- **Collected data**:
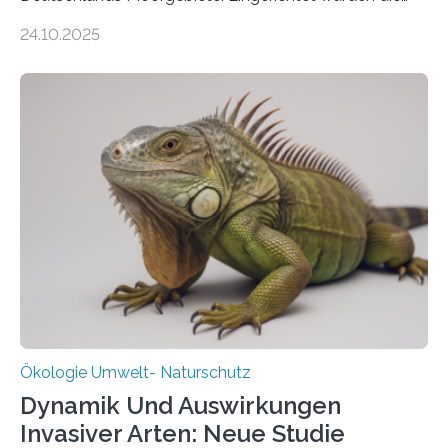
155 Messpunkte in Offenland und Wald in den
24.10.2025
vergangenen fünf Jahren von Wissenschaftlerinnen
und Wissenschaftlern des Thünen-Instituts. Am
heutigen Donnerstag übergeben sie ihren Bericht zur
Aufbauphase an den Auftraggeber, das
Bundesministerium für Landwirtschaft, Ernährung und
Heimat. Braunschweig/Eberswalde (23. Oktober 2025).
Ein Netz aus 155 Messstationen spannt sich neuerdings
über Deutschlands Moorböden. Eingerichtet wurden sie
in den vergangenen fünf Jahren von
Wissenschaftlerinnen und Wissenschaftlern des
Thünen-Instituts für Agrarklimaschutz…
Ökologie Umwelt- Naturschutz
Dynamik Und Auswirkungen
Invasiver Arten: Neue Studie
...
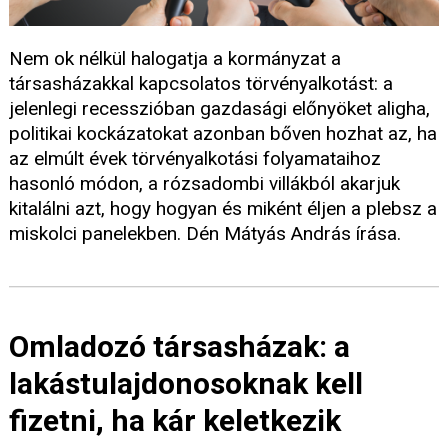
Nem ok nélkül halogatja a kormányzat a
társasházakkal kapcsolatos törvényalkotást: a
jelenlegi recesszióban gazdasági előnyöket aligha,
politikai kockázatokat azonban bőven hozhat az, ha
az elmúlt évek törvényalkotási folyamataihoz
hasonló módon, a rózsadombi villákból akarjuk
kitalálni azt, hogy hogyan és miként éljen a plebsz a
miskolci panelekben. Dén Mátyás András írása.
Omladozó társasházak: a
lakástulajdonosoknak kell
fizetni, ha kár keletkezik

- **Directions for this task**: With the first line being the one containing "hasonló módon, a rózsadombi villákból akarjuk" and the last line the one containing "fizetni, ha kár keletkezik", transcribe exactly the lines above that fall in that range.

- **Answer area**:
hasonló módon, a rózsadombi villákból akarjuk
kitalálni azt, hogy hogyan és miként éljen a plebsz a
miskolci panelekben. Dén Mátyás András írása.
Omladozó társasházak: a
lakástulajdonosoknak kell
fizetni, ha kár keletkezik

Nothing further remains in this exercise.